Nor is it likely that the state could succeed in justifying the underrepresentation if there were a remand for purposes of an evidentiary hearing. Mr. Covelli, the jury supervisor, testified that he cannot remember whether he asked the “convenience questions” to the potential veniremembers in this particular case. Also, there apparently is no information remaining on the geographic makeup of the veniremembers actually selected. Thus, on the law as mandated by the Supreme Court and the facts produced here, where the trial court refused to provide an evidentiary hearing to the Appellant to discover the reason why 40 whites made up his venire and where no neutral reason was advanced by the state to account for this venire, I am forced to conclude that the systematic exclusion prong of Duren has been established.1
In sum, I think that the Appellee has shown a prima facie case of a violation of his sixth amendment right to a jury venire made up of a cross-section of the community. Therefore, I would affirm the judgment of the district court.

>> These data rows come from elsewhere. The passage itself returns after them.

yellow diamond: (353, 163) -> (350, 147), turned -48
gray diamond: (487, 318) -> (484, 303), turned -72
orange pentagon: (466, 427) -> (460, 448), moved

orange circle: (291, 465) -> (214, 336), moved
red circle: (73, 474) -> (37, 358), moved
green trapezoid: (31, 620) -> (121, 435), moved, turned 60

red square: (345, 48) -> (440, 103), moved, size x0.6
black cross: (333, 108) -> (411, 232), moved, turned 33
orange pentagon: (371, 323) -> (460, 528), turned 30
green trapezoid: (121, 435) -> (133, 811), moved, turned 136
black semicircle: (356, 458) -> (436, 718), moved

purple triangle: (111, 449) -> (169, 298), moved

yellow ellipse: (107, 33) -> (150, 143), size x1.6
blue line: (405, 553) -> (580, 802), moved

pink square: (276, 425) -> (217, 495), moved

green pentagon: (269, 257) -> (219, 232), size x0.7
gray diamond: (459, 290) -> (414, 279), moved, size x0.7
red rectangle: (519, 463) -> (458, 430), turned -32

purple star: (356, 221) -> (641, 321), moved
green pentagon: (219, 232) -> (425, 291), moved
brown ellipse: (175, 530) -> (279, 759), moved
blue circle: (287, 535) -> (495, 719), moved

. The majority also states that the Appellee has failed to show systematic exclusion since “Davis has not offered any proof, beyond the record from one prior case, that a pattern of exclusion existed in the Des Plaines courthouse.” Other courts have also held that in order to prove systematic exclusion, evidence must be adduced from more than just the case at bar. See Timmel v. Phillips, 799 F.2d 1083, 1086-87 (5th Cir.1986) ("One incidence of a jury venire being disproportionate is not evidence of a ‘systematic’ exclusion.”); Euell v. Wyrick, 714 F.2d 821, 823 (8th Cir.1983) ("[wje could end our inquiry [as to systematic exclusion] by stating that Euell has failed to prove a general underrepresentation of women”). Still, I believe that following Batson v. Kentucky, 476 U.S. 79, 106 S.Ct. 1712, 90 L.Ed.2d 69 (1986), systematic exclusion can be shown based on the evidence from a single case.

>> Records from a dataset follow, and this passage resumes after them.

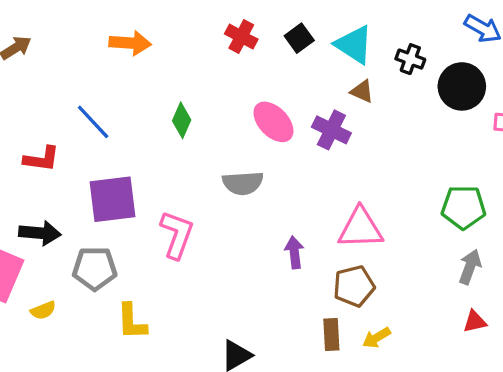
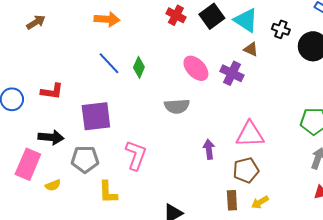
black square: (299, 38) -> (212, 16), size x1.4
blue line: (93, 122) -> (109, 63), moved
pink L-shape: (177, 235) -> (136, 155), moved

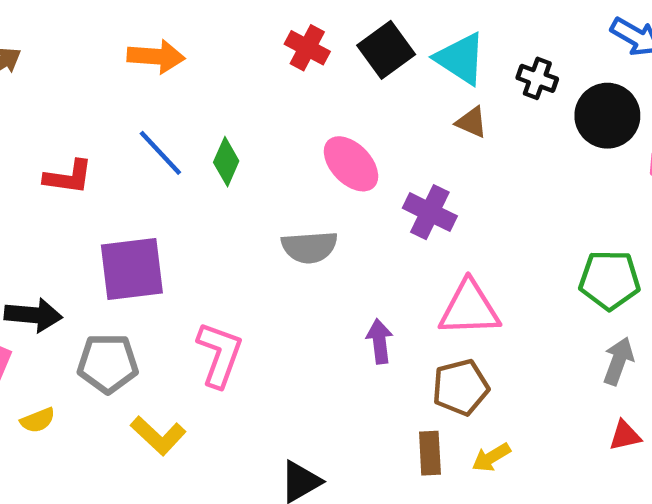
purple cross: (232, 73) -> (430, 212), moved
red L-shape: (52, 91) -> (68, 177), moved
yellow L-shape: (108, 192) -> (158, 436), turned -45

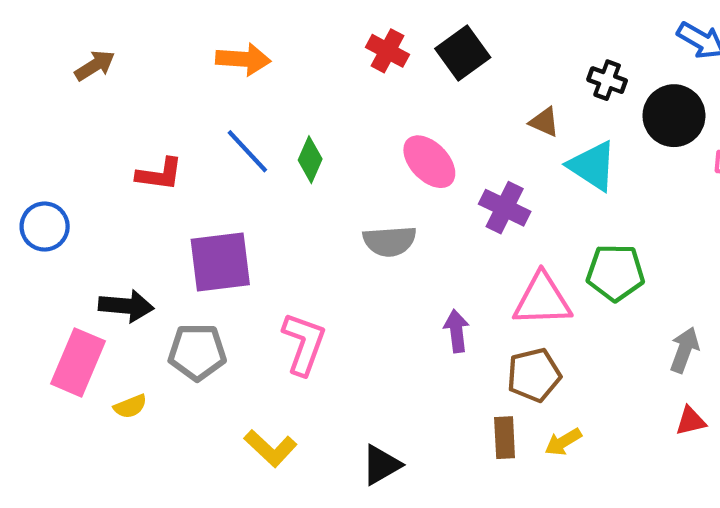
cyan triangle: (461, 59) -> (592, 166), moved
green pentagon: (610, 280) -> (615, 273), moved
yellow L-shape: (158, 436) -> (270, 448), moved

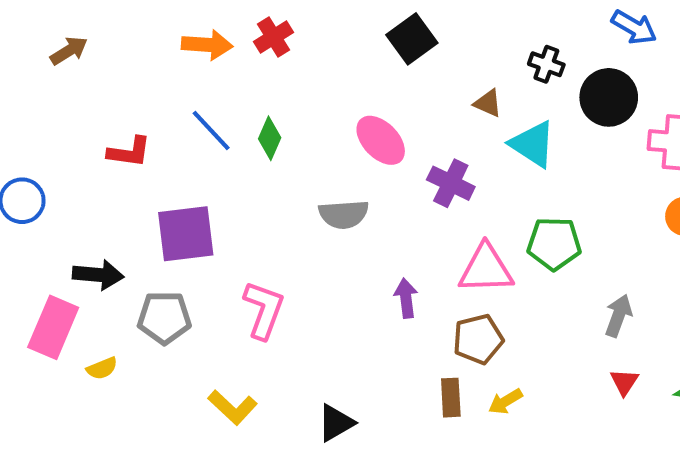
red cross: (387, 51) -> (273, 37), moved, turned 30
red triangle: (691, 421) -> (624, 382), turned -44

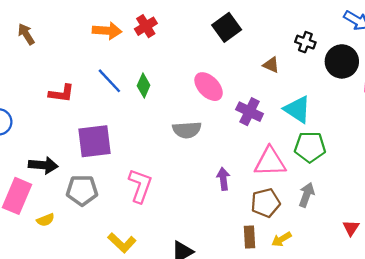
brown arrow: (69, 51) -> (26, 34), turned -90
cyan triangle: (533, 144) -> (297, 109), moved
gray arrow: (618, 316) -> (307, 195), moved

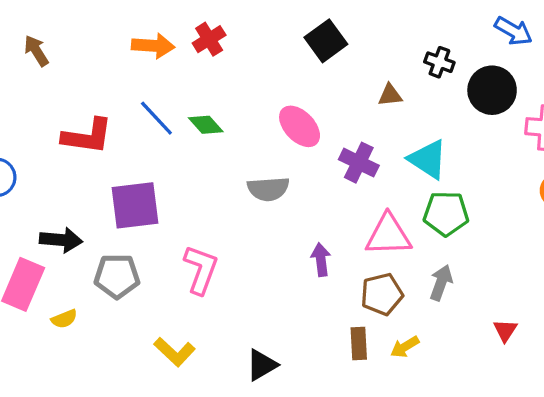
brown triangle: (271, 65) -> (390, 95), turned -30
green diamond: (144, 85) -> (206, 125), turned -65
red L-shape: (61, 93) -> (87, 136), size x1.4

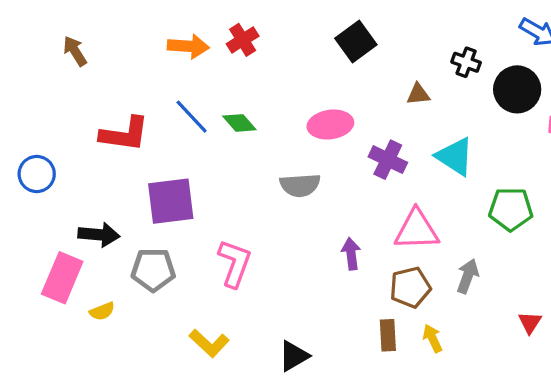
pink ellipse: (300, 126) -> (330, 125), turned -54
green pentagon: (446, 214) -> (511, 209), moved
yellow arrow: (405, 347) -> (433, 338), turned 96

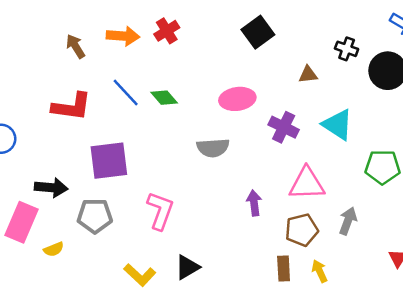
brown arrow: (75, 51) -> (76, 46), moved
black triangle: (294, 356) -> (187, 267), moved

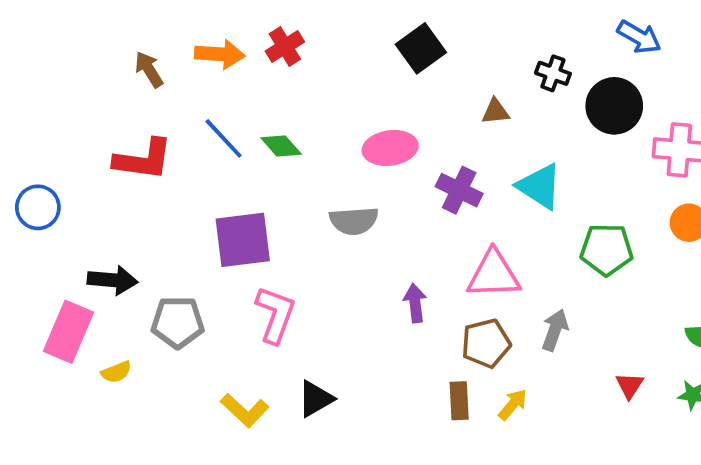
purple square: (109, 161) -> (243, 240), moved
yellow arrow: (320, 271) -> (513, 405), turned 65

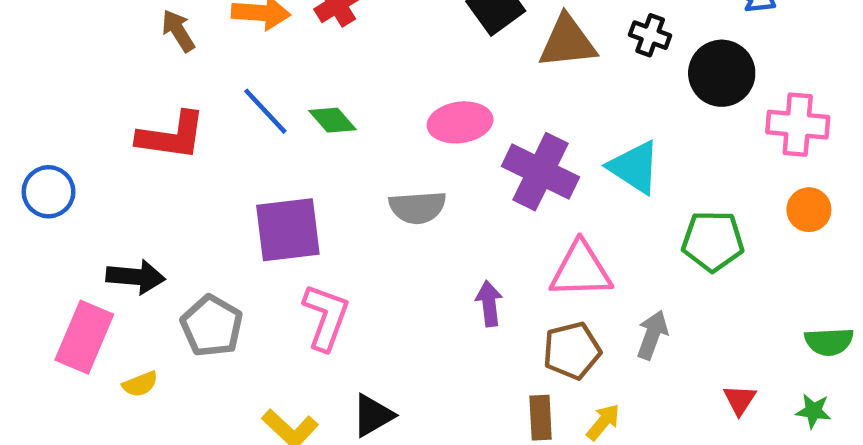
brown triangle: (496, 112) -> (567, 42), moved, size x1.8
purple cross: (459, 190) -> (541, 172), size x1.4
gray pentagon: (178, 322) -> (212, 326), turned 30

In Batson, the Supreme Court rejected its earlier pronouncement, made in Swain v. Alabama, 380 U.S. 202, 85 S.Ct. 824, 13 L.Ed.2d 759 (1965), that an equal protection violation based on a prosecutor’s use of his peremptory challenges could only be proved by evidence that the peremptory challenges were used to strike a particular group in "case after case." According to the Court in Batson, the evidentiary requirement of Swain created an insurmountable burden for defendants. Thus, the Court rejected Swain's evidentiary requirement and held instead that a defendant could make out a prima facie case of an equal protection violation "by relying solely on the facts concerning the [ve-nire] selection in his case." 106 S.Ct. at 1722 (emphasis in original).

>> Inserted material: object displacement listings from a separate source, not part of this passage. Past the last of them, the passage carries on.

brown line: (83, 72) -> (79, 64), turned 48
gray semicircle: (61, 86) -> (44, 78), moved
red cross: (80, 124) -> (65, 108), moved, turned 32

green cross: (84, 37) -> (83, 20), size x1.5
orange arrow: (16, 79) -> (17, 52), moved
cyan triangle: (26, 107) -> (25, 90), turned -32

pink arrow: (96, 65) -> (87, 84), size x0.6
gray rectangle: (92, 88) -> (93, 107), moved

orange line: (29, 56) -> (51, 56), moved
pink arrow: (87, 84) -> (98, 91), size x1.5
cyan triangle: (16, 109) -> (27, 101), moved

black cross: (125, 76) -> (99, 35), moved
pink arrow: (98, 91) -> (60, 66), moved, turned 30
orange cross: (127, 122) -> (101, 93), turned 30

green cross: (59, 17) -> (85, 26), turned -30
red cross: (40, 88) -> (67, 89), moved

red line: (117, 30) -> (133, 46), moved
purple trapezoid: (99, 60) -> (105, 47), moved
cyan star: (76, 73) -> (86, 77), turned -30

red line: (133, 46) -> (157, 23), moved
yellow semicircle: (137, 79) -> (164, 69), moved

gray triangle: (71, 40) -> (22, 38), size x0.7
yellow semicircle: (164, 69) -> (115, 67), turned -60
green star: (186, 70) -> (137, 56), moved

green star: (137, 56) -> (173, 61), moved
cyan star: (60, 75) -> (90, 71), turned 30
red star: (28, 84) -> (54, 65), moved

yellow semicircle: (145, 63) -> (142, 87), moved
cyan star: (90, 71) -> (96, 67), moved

Although Batson involved an equal protection claim, I believe that its reasoning would also extend to a case under the sixth amendment. In both sixth amendment and equal protection cases, the Court has been highly suspicious of instances of significant group underrepresentation "where the selection mechanism is subject to abuse." Id. In this case, the method of selecting veniremembers was subject to abuse and, therefore, the Defendant can successfully show "systematic exclusion” of blacks based solely on evidence from his own case.